Prof Graham Medley said there was no evidence of differences in the reproduction (R) number across the UK.
Deaths and cases have fallen in every UK nation and region since early April.
That suggests the R number – the measure of how many new people are infected by each case – is below one everywhere.
The government is keeping a close eye on R as it reviews lockdown. If it goes above one, the epidemic will grow.
At the peak of the epidemic in April, everywhere except Northern Ireland, Wales and the south west of England were seeing more than 100 deaths a day. That compares with fewer than 35 in each nation and region on 20 May.
There has been significant interest in whether there are differences in regional R rates.
Two weeks ago, the Mayors of Greater Manchester and Liverpool, Andy Burnham and Steve Rotheram, called on the government to publish regional R numbers, saying their areas were “not yet on the clear downward trajectory seen in other parts of the country”.
The BBC understands that Sage (the Scientific Advisory Group on Emergencies) does plan to publish regional estimates for England of the R number.
Its figure will be based on the work of several different groups, including the London School of Hygiene and Tropical Medicine (LSHTM), Imperial College London, the University of Cambridge and the University of Warwick.
But Prof Medley, who is based at the LSHTM, said: “I have not seen any data that would lead me to be believe that there are any regional differences.
“The epidemics in each region looked very similar.”
This doesn’t mean a “one-size-fits-all” approach, though.
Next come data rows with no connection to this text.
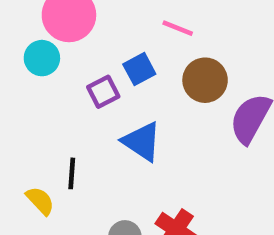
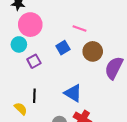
purple square: (103, 92) -> (34, 61), moved
blue triangle: (142, 142) -> (73, 93), moved

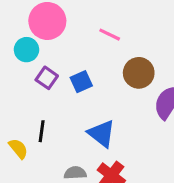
pink line: (79, 29) -> (110, 35), moved
blue square: (63, 48) -> (81, 82), moved
purple square: (34, 61) -> (47, 78), turned -32

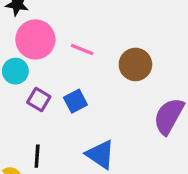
pink line: (110, 35) -> (82, 49), moved
brown circle: (139, 73) -> (135, 64), moved

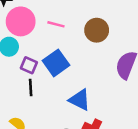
blue square: (75, 101) -> (56, 63), size x1.5
black line: (37, 156) -> (31, 87), moved

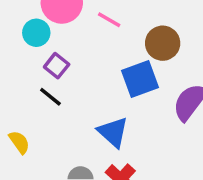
blue square: (56, 63) -> (140, 79), moved
black line: (31, 87) -> (50, 97), turned -63

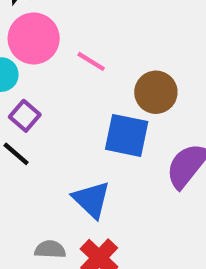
blue square: (140, 79) -> (127, 135), turned 30

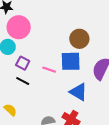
pink line: (91, 61) -> (49, 70), moved
blue triangle: (92, 200) -> (78, 92), moved

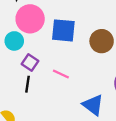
blue square: (71, 61) -> (63, 30), moved
black line: (23, 81) -> (28, 84), turned 64

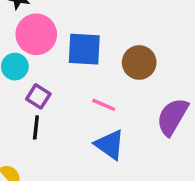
pink line: (61, 74) -> (104, 105), moved
blue triangle: (93, 105) -> (110, 145), moved

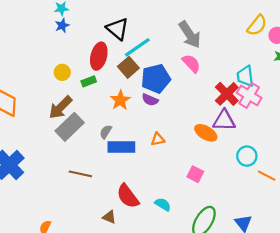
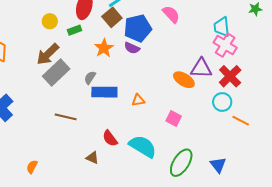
red cross: (227, 94) -> (230, 76), moved
orange triangle: (158, 139) -> (138, 100), moved
red semicircle: (128, 196) -> (110, 138), size x0.7
cyan semicircle: (163, 204) -> (143, 146), size x1.8

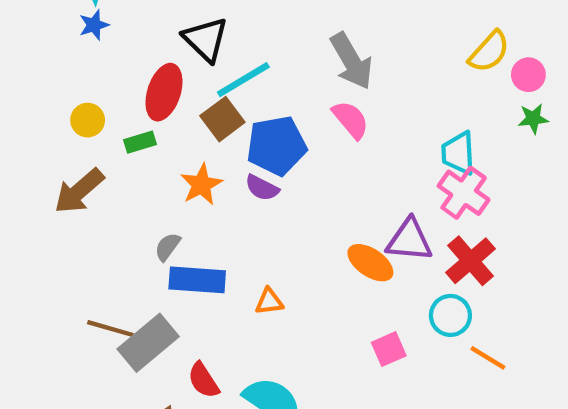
gray rectangle: (56, 72) -> (148, 343), moved
pink square: (174, 118) -> (389, 349), moved, turned 35

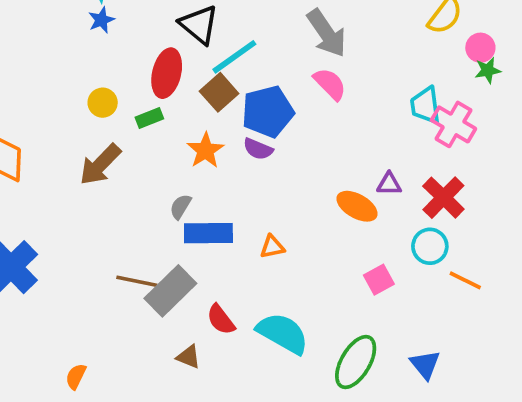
pink circle: (528, 75) -> (480, 48), moved
pink cross: (464, 193) -> (453, 124), moved
purple triangle: (409, 240) -> (389, 184), size x0.6

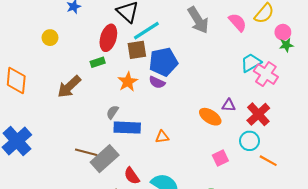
pink semicircle: (330, 84) -> (238, 22), moved
brown square: (219, 92) -> (137, 50), turned 30
yellow circle: (103, 103) -> (50, 38), moved
cyan trapezoid: (425, 105) -> (251, 63), turned 65

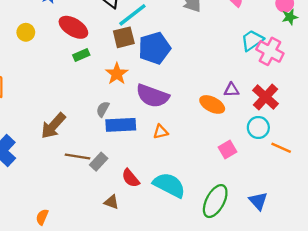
red ellipse: (108, 38) -> (73, 27), moved, turned -70
purple semicircle: (157, 82) -> (152, 96), moved, size x1.8
brown arrow: (69, 87) -> (53, 126), moved
gray rectangle: (105, 159) -> (99, 162), size x0.6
Prof Keith Neal, an epidemiologist at the University of Nottingham, added: “This is not one pandemic, but a series of local epidemics all occurring at the same time.”
The scientists say variations are much more local – for example around individual care homes or hospitals.
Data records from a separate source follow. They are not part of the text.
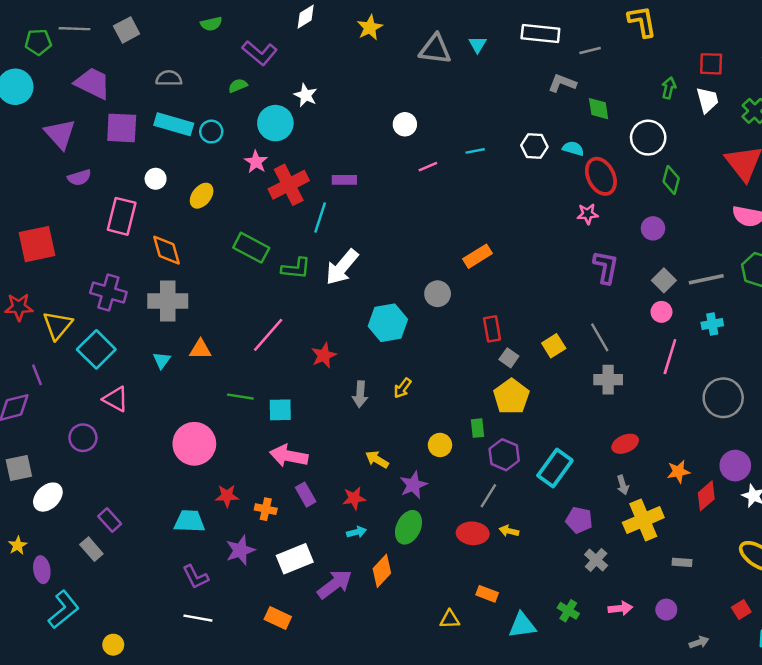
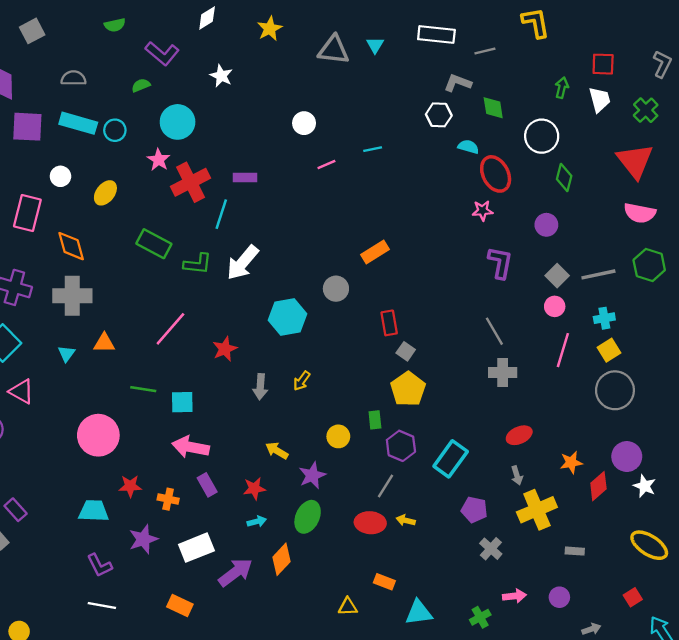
white star: (306, 95) -> (221, 76), moved
white hexagon: (534, 146) -> (439, 115), moved
yellow square: (554, 346) -> (609, 350), moved
green cross: (568, 611) -> (480, 617), moved, turned 30

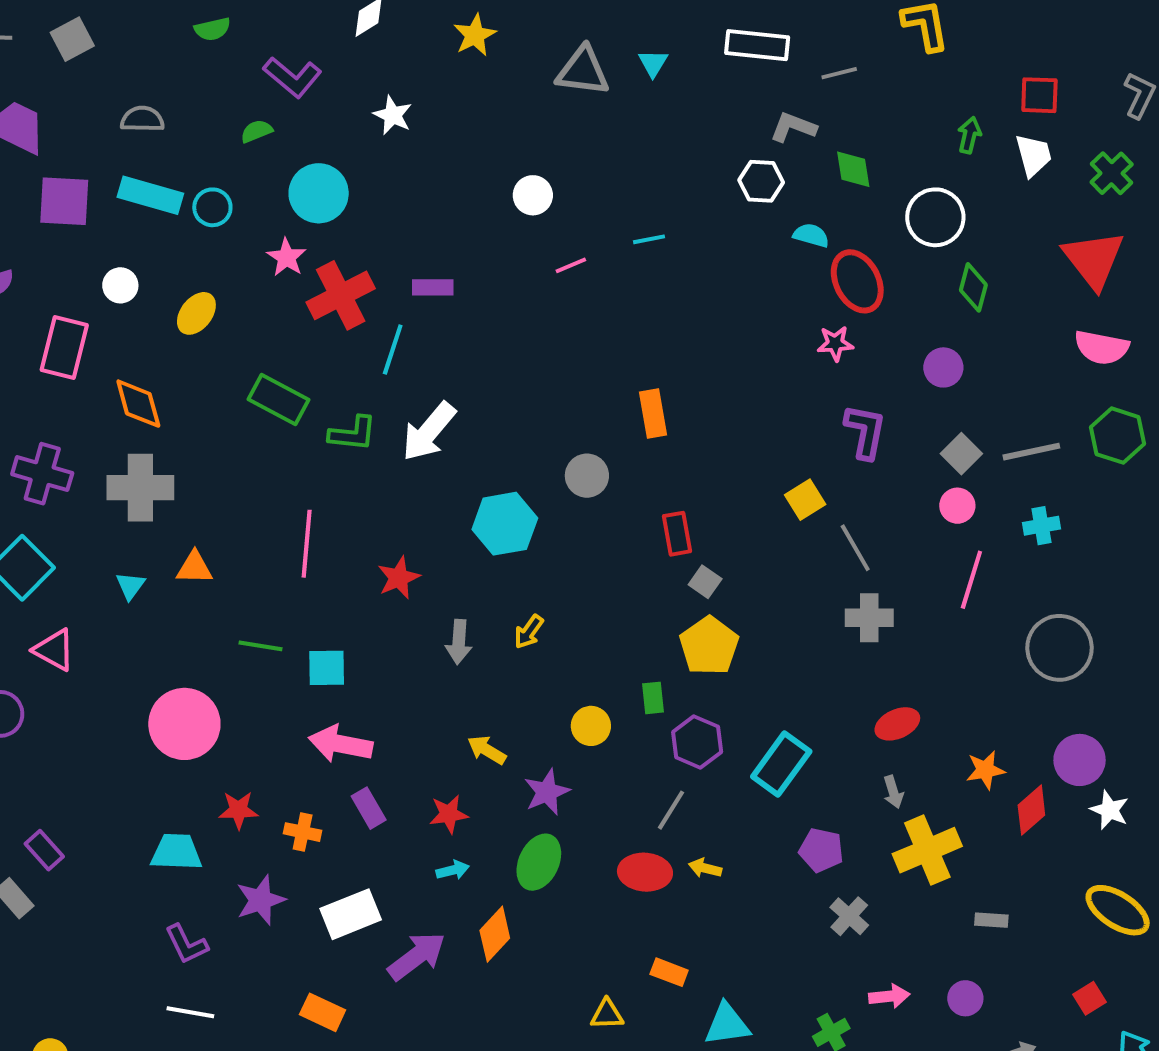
orange rectangle: (375, 252) -> (653, 414), turned -68
pink line: (170, 329) -> (307, 544), turned -36
yellow square: (609, 350) -> (805, 500), moved

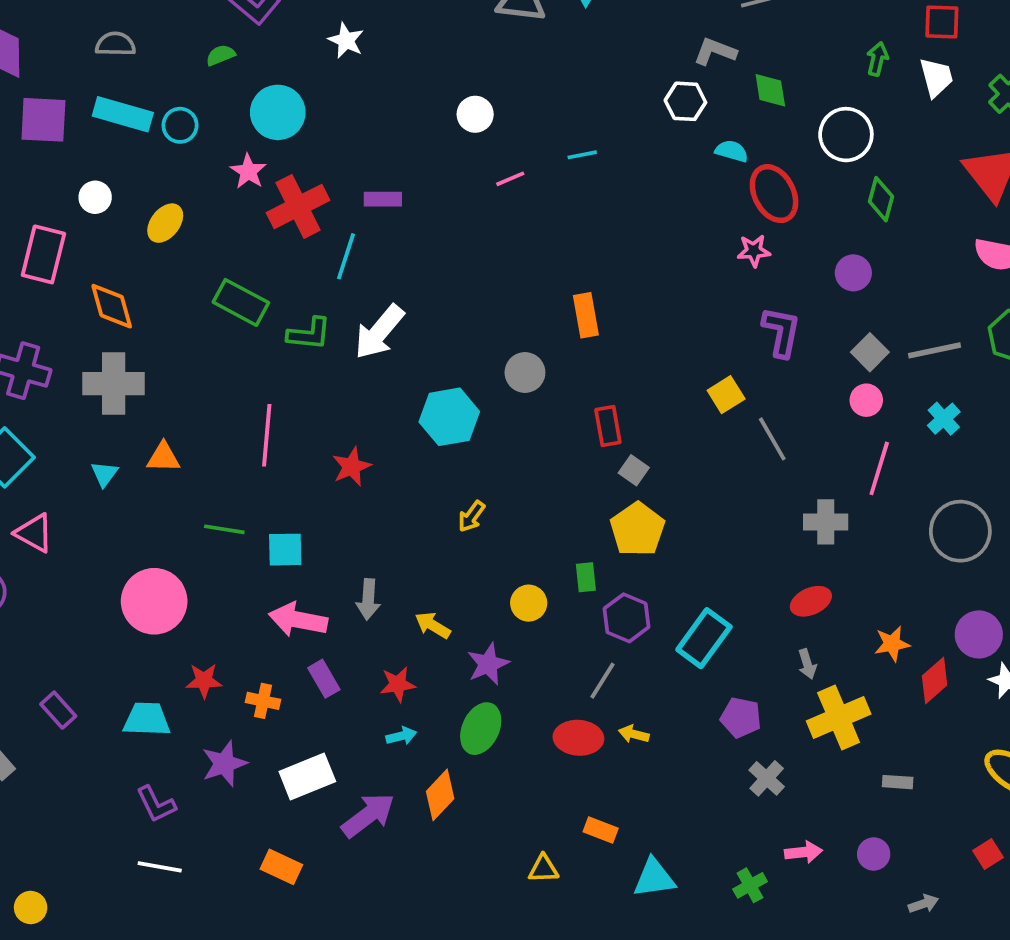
cyan cross: (1041, 526) -> (944, 419), turned -32
gray cross: (869, 618) -> (826, 522), moved
gray arrow: (459, 642) -> (368, 599), moved
purple rectangle: (44, 850) -> (58, 710), moved

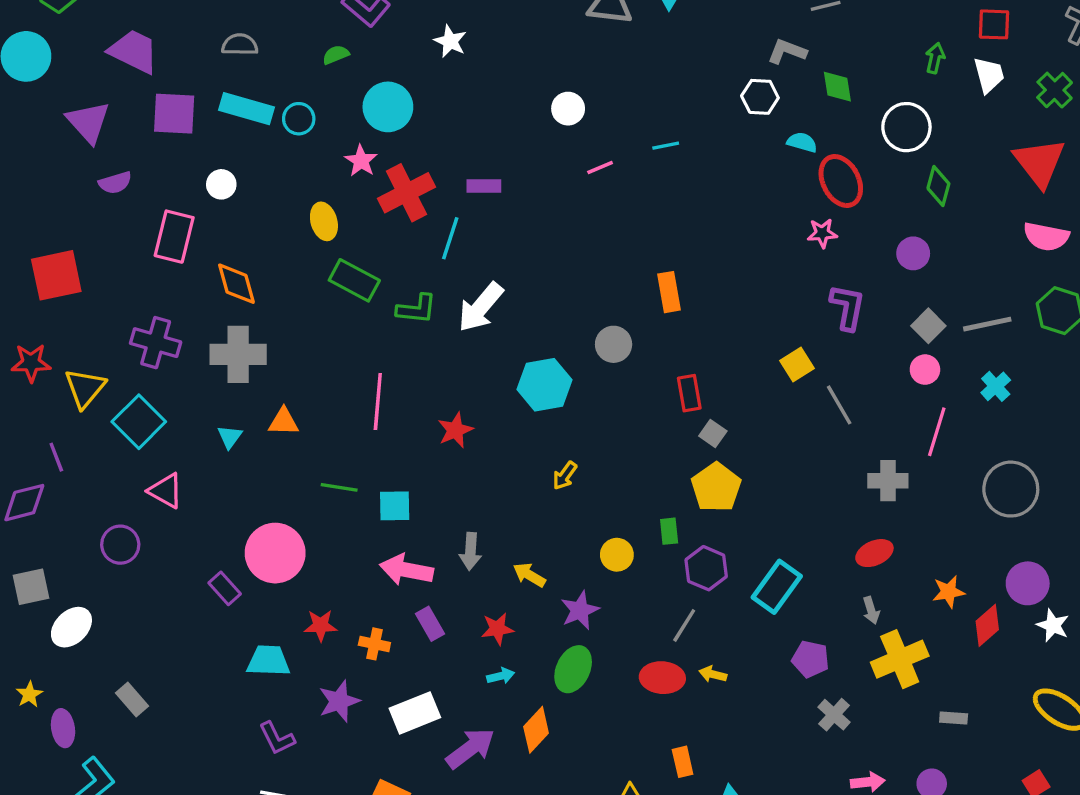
yellow ellipse: (165, 223) -> (324, 221), moved, turned -54
purple rectangle: (58, 710) -> (225, 588), moved
orange rectangle: (601, 830) -> (683, 762), turned 56

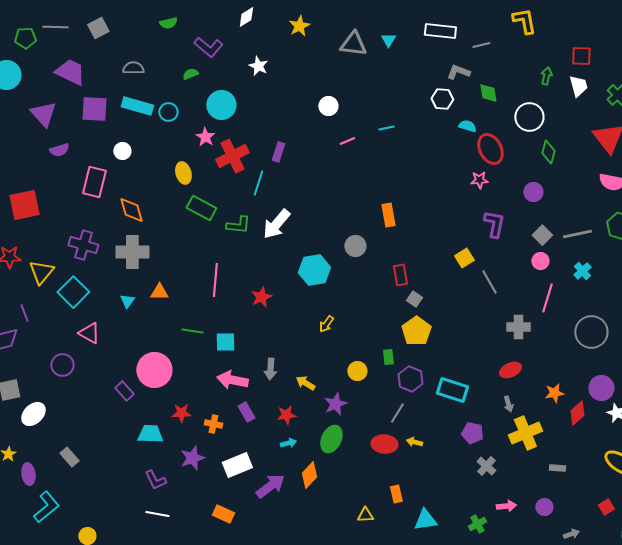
purple rectangle: (484, 186) -> (278, 152), turned -72
cyan rectangle: (777, 587) -> (452, 390), turned 72

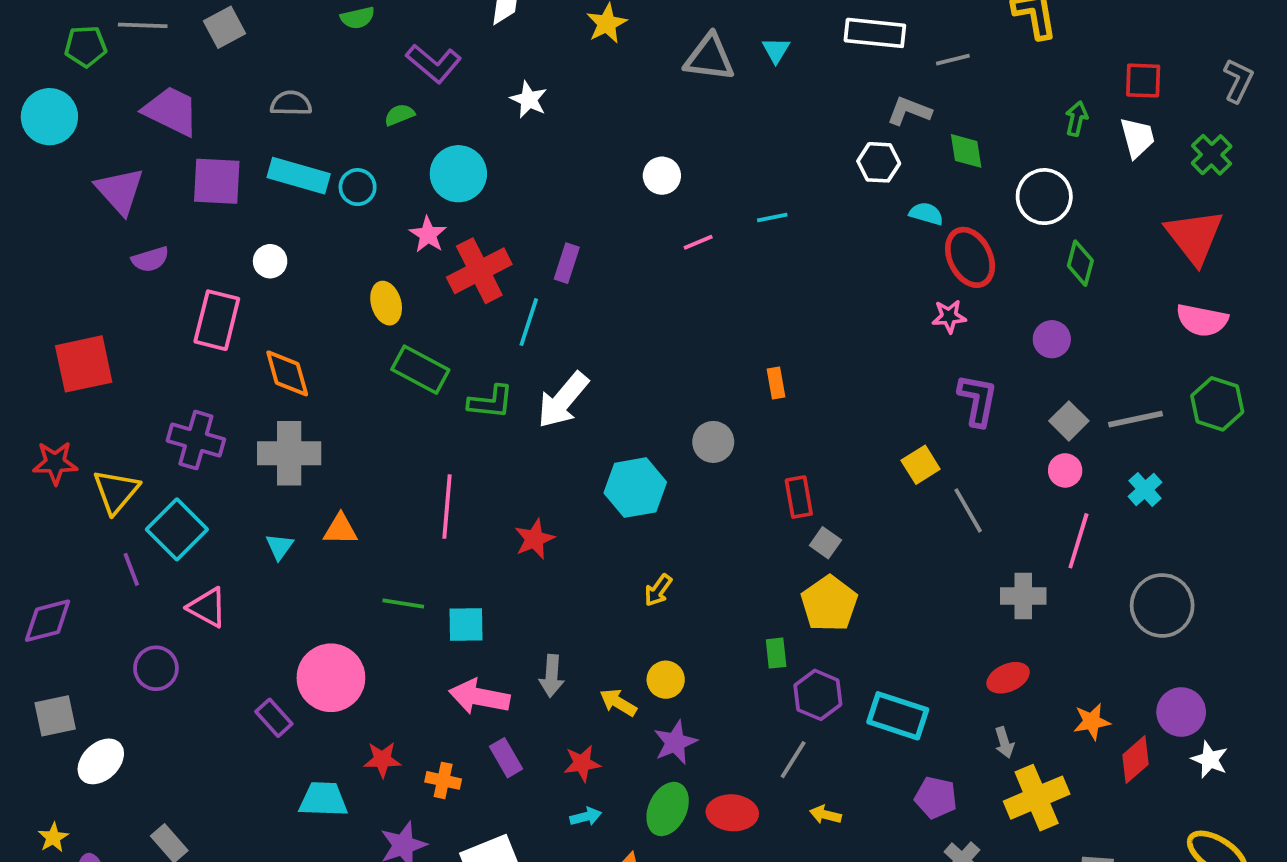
orange rectangle: (388, 215) -> (776, 383), size x0.7
purple line: (24, 313) -> (131, 569), moved
yellow circle: (357, 371) -> (666, 680), moved
red ellipse: (384, 444) -> (732, 813), moved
Why do the scientists say there’s no difference in R?
The main data used to calculate R will be familiar: new cases, deaths and people in hospital.
Scientists also look at 111 and 999 calls, contact data from surveys and Google, and information from King’s College London’s Covid symptom-tracker app.
They warn that national estimates of R come with a wide margin of uncertainty and that’s even wider for regional estimates based on smaller populations.
But they are confident there is no single region or nation that lags far behind all the others across all of these measures.
Even the Midlands, where the numbers of people in hospital, new deaths or confirmed cases are shrinking more slowly than most other regions in the UK, is only slightly worse than average.
London is an outlier
London saw the largest number of deaths each day at the height of the epidemic, but is now seeing fewer deaths per day than the Midlands.
But that is because deaths in London have fallen unusually quickly – rather than the decline in the Midlands being slow.
In the Midlands, deaths in hospitals have fallen by 23% a week between 1 May and 20 May, compared with the average fall (25% a week).
London – along with the South West – is now seeing the steepest falls in daily death numbers.
Hospitalisations have fallen by 10% a week in the Midlands in the period 1-20 May, compared with the UK average of 12% a week.
London also saw the fastest decline in confirmed cases, while in Wales, the number of confirmed cases grew slightly on average in the period.
But that is likely to be because of testing rates, rather than the true rate of infection because deaths are actually falling faster there than anywhere aside from London and the South West.
Coming out of lockdown may change the regional or local picture.
But as testing and tracing expand, or as the national prevalence survey provides more information on the number of infections in the country, there will be clearer data on both the national and local picture.